I'm just experimenting on bath bombs and I noticed that mine aren't very fizzy, I've had lush bath bombs before and remember them to fizz more boisterously.  Is there anything I can do or add to my recipe. 

2.50 baking soda
1.25 citric acid (ground)
1.25 cornstarch
.30 almond oil
.10 polysorbate 20


----------



## Hazel (Oct 21, 2011)

I don't know why it isn't fizzing. Your percentages are similar to mine but I don't add cornstarch. Could that be affecting it? Have you tried upping the ratio of baking soda and citric acid?


----------



## soapbuddy (Oct 21, 2011)

How old is your citric acid and why did it need to be ground?


----------



## Lindy (Oct 21, 2011)

I would take out the corn starch and increase the citric acid.....


----------



## Melharma (Oct 24, 2011)

soapbuddy said:
			
		

> How old is your citric acid and why did it need to be ground?

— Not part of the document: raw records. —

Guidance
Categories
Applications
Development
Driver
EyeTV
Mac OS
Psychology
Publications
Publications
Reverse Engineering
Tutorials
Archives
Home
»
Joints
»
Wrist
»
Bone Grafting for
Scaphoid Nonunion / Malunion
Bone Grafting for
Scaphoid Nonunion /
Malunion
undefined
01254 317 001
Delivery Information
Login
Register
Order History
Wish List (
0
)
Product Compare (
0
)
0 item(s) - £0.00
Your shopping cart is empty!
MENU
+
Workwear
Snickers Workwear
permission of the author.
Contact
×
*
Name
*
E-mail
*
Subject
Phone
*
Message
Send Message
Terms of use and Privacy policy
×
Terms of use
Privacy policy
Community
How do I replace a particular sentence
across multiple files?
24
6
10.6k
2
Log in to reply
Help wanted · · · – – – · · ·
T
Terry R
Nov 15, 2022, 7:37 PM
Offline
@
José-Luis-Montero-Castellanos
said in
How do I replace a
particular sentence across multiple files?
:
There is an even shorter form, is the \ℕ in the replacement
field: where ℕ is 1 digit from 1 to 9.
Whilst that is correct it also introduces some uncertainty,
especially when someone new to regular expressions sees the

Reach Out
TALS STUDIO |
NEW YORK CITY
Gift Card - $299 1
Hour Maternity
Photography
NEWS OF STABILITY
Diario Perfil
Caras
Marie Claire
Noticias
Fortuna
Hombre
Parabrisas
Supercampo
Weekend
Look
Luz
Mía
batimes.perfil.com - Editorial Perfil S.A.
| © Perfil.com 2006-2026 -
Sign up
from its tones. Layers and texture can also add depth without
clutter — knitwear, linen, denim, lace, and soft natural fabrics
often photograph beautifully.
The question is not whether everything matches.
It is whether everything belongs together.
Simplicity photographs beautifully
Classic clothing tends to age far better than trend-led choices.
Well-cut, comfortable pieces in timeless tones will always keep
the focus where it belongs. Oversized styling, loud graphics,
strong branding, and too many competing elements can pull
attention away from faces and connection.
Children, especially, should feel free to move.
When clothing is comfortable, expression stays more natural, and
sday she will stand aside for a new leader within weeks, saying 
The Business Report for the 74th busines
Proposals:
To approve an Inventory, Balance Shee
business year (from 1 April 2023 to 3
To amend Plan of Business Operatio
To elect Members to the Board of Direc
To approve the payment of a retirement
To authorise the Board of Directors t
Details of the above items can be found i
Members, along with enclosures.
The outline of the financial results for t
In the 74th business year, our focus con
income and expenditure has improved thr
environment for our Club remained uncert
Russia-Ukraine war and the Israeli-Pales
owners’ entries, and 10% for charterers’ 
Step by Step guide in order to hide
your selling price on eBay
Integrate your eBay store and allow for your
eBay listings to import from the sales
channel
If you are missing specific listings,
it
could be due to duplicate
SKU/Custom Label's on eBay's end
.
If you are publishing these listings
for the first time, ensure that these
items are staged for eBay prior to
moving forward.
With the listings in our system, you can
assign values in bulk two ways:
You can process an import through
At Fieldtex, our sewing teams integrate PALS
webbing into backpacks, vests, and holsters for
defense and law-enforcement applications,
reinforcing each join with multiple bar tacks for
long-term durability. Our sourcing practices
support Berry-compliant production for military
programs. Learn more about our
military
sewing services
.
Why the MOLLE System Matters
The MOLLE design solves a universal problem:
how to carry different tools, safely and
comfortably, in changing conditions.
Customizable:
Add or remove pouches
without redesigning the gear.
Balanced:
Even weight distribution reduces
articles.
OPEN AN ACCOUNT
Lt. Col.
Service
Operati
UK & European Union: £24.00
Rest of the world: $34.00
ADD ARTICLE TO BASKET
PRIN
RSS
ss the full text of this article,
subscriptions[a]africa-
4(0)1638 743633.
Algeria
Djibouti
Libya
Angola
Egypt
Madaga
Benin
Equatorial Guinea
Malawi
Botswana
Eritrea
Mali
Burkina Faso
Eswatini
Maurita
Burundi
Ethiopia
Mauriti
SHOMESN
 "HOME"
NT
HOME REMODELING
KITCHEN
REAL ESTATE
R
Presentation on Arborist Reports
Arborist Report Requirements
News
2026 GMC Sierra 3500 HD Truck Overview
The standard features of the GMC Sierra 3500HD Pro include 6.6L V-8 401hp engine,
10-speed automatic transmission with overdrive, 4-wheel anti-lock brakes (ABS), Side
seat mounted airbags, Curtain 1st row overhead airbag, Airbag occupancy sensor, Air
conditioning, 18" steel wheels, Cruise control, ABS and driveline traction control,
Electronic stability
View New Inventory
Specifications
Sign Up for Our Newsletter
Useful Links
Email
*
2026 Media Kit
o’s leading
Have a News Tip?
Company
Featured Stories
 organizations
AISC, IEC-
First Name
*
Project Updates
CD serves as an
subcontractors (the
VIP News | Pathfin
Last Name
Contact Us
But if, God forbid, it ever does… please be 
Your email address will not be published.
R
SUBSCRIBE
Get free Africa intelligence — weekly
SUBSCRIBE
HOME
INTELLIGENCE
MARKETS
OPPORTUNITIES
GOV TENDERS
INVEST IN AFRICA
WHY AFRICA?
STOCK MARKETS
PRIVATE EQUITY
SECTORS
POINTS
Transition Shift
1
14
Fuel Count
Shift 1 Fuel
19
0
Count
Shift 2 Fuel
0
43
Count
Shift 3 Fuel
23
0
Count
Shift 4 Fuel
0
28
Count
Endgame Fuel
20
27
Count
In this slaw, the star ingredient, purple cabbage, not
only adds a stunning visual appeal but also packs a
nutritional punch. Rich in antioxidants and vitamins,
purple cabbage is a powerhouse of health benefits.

I don't think it needs to be ground but I ordered some from 2 different companys and one came in granules and the other came in powder form.  I read some other website that it might make a difference.  Not really sure how tho.


----------



## Melharma (Oct 24, 2011)

Hazel said:
			
		

> I don't know why it isn't fizzing. Your percentages are similar to mine but I don't add cornstarch. Could that be affecting it? Have you tried upping the ratio of baking soda and citric acid?



Do yours float??


----------



## Hazel (Oct 24, 2011)

I've been told they kind of float. I don't use them. I make them for my nieces.


----------